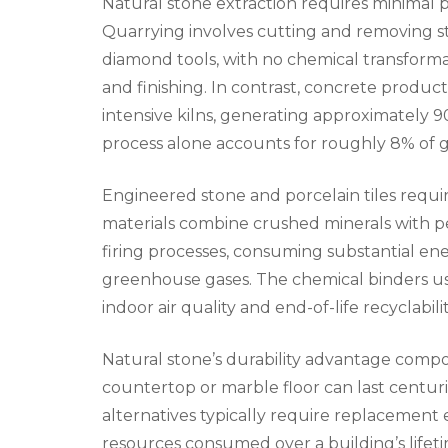
Natural stone extraction requires minimal
Quarrying involves cutting and removing s
diamond tools, with no chemical transform
and finishing. In contrast, concrete produ
intensive kilns, generating approximately 
process alone accounts for roughly 8% of g
Engineered stone and porcelain tiles req
materials combine crushed minerals with 
firing processes, consuming substantial en
greenhouse gases. The chemical binders us
indoor air quality and end-of-life recyclabilit
Natural stone’s durability advantage compo
countertop or marble floor can last centur
alternatives typically require replacement 
resources consumed over a building’s lifet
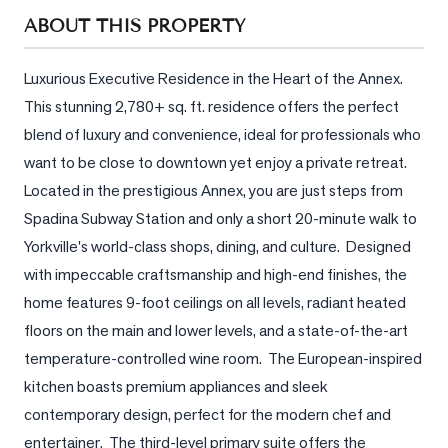
Sellers
ABOUT THIS PROPERTY
What's
Your
Luxurious Executive Residence in the Heart of the Annex.  
Home
This stunning 2,780+ sq. ft. residence offers the perfect 
Worth?
blend of luxury and convenience, ideal for professionals who 
Market
want to be close to downtown yet enjoy a private retreat.  
Reports
Located in the prestigious Annex, you are just steps from 
Spadina Subway Station and only a short 20-minute walk to 
View
Comparables
Yorkville's world-class shops, dining, and culture.  Designed 
with impeccable craftsmanship and high-end finishes, the 
Honest
home features 9-foot ceilings on all levels, radiant heated 
Numbers
floors on the main and lower levels, and a state-of-the-art 
Trusted
temperature-controlled wine room.  The European-inspired 
Partners
kitchen boasts premium appliances and sleek 
contemporary design, perfect for the modern chef and 
EAM
entertainer.  The third-level primary suite offers the 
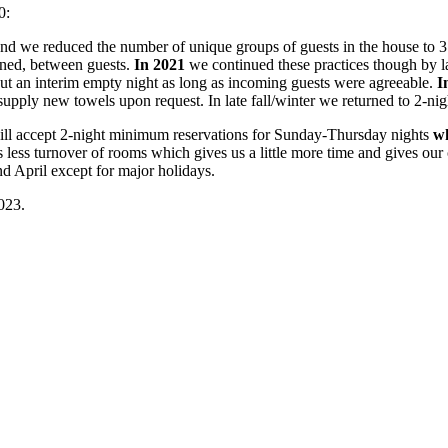
0:
nd we reduced the number of unique groups of guests in the house to 3
aned, between guests.
In 2021
we continued these practices though by l
out an interim empty night as long as incoming guests were agreeable.
I
supply new towels upon request. In late fall/winter we returned to 2-n
ill accept 2-night minimum reservations for Sunday-Thursday nights
wh
s turnover of rooms which gives us a little more time and gives our cl
April except for major holidays.
023.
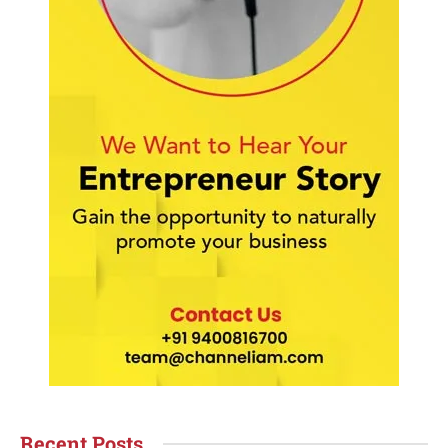
Recent Posts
□ □ □ □ □ □ □
**Requirement:** Line by line, print the records above exactly, skipping each picture.

**Finished task:**
Natural stone extraction requires minimal
Quarrying involves cutting and removing s
diamond tools, with no chemical transform
and finishing. In contrast, concrete produ
intensive kilns, generating approximately 
process alone accounts for roughly 8% of g
Engineered stone and porcelain tiles req
materials combine crushed minerals with 
firing processes, consuming substantial en
greenhouse gases. The chemical binders us
indoor air quality and end-of-life recyclabilit
Natural stone’s durability advantage compo
countertop or marble floor can last centur
alternatives typically require replacement 
resources consumed over a building’s lifet
Sellers
ABOUT THIS PROPERTY
What's
Your
Luxurious Executive Residence in the Heart of the Annex.  
Home
This stunning 2,780+ sq. ft. residence offers the perfect 
Worth?
blend of luxury and convenience, ideal for professionals who 
Market
want to be close to downtown yet enjoy a private retreat.  
Reports
Located in the prestigious Annex, you are just steps from 
Spadina Subway Station and only a short 20-minute walk to 
View
Comparables
Yorkville's world-class shops, dining, and culture.  Designed 
with impeccable craftsmanship and high-end finishes, the 
Honest
home features 9-foot ceilings on all levels, radiant heated 
Numbers
floors on the main and lower levels, and a state-of-the-art 
Trusted
temperature-controlled wine room.  The European-inspired 
Partners
kitchen boasts premium appliances and sleek 
contemporary design, perfect for the modern chef and 
EAM
entertainer.  The third-level primary suite offers the 
0:
nd we reduced the number of unique groups of guests in the house to 3
aned, between guests.
In 2021
we continued these practices though by l
out an interim empty night as long as incoming guests were agreeable.
I
supply new towels upon request. In late fall/winter we returned to 2-n
ill accept 2-night minimum reservations for Sunday-Thursday nights
wh
s turnover of rooms which gives us a little more time and gives our cl
April except for major holidays.
023.
Recent Posts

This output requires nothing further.